> EXERCISE DESCRIPTION
Write out each line of the material below once more, exactly as it appears.

> DATA EXCERPTS
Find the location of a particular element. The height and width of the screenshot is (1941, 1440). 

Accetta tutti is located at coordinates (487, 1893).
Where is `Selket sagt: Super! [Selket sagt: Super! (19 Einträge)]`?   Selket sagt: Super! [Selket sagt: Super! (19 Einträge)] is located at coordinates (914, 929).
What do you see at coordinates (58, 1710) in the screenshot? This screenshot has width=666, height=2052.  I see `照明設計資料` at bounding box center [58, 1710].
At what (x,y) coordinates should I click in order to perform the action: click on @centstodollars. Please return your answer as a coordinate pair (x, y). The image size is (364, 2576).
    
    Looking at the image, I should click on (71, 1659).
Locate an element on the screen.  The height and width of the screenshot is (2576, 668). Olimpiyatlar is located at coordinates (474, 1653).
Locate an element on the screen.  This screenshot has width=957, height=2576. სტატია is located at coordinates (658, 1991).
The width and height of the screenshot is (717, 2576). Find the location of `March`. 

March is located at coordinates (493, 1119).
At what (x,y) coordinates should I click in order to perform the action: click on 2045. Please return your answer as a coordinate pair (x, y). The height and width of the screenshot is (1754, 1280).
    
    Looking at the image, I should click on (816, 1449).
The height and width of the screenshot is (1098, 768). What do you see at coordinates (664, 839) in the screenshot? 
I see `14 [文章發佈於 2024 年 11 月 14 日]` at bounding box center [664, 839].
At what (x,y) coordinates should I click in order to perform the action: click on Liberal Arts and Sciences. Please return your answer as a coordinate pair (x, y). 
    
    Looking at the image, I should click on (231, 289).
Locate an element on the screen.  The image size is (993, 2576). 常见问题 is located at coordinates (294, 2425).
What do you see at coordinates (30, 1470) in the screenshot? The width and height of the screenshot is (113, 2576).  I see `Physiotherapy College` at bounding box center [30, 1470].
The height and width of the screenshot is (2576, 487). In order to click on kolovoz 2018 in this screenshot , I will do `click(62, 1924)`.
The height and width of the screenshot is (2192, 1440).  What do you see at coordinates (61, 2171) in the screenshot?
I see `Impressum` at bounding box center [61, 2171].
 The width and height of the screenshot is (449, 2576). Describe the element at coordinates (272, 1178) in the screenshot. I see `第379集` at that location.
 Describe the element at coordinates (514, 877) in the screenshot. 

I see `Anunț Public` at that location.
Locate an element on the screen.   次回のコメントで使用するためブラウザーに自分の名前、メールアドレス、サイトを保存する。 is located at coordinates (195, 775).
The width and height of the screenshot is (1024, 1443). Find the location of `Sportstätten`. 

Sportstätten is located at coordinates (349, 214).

> EXERCISE RESPONSE
Find the location of a particular element. The height and width of the screenshot is (1941, 1440). 

Accetta tutti is located at coordinates (487, 1893).
Where is `Selket sagt: Super! [Selket sagt: Super! (19 Einträge)]`?   Selket sagt: Super! [Selket sagt: Super! (19 Einträge)] is located at coordinates (914, 929).
What do you see at coordinates (58, 1710) in the screenshot? This screenshot has width=666, height=2052.  I see `照明設計資料` at bounding box center [58, 1710].
At what (x,y) coordinates should I click in order to perform the action: click on @centstodollars. Please return your answer as a coordinate pair (x, y). The image size is (364, 2576).
    
    Looking at the image, I should click on (71, 1659).
Locate an element on the screen.  The height and width of the screenshot is (2576, 668). Olimpiyatlar is located at coordinates (474, 1653).
Locate an element on the screen.  This screenshot has width=957, height=2576. სტატია is located at coordinates (658, 1991).
The width and height of the screenshot is (717, 2576). Find the location of `March`. 

March is located at coordinates (493, 1119).
At what (x,y) coordinates should I click in order to perform the action: click on 2045. Please return your answer as a coordinate pair (x, y). The height and width of the screenshot is (1754, 1280).
    
    Looking at the image, I should click on (816, 1449).
The height and width of the screenshot is (1098, 768). What do you see at coordinates (664, 839) in the screenshot? 
I see `14 [文章發佈於 2024 年 11 月 14 日]` at bounding box center [664, 839].
At what (x,y) coordinates should I click in order to perform the action: click on Liberal Arts and Sciences. Please return your answer as a coordinate pair (x, y). 
    
    Looking at the image, I should click on (231, 289).
Locate an element on the screen.  The image size is (993, 2576). 常见问题 is located at coordinates (294, 2425).
What do you see at coordinates (30, 1470) in the screenshot? The width and height of the screenshot is (113, 2576).  I see `Physiotherapy College` at bounding box center [30, 1470].
The height and width of the screenshot is (2576, 487). In order to click on kolovoz 2018 in this screenshot , I will do `click(62, 1924)`.
The height and width of the screenshot is (2192, 1440).  What do you see at coordinates (61, 2171) in the screenshot?
I see `Impressum` at bounding box center [61, 2171].
 The width and height of the screenshot is (449, 2576). Describe the element at coordinates (272, 1178) in the screenshot. I see `第379集` at that location.
 Describe the element at coordinates (514, 877) in the screenshot. 

I see `Anunț Public` at that location.
Locate an element on the screen.   次回のコメントで使用するためブラウザーに自分の名前、メールアドレス、サイトを保存する。 is located at coordinates (195, 775).
The width and height of the screenshot is (1024, 1443). Find the location of `Sportstätten`. 

Sportstätten is located at coordinates (349, 214).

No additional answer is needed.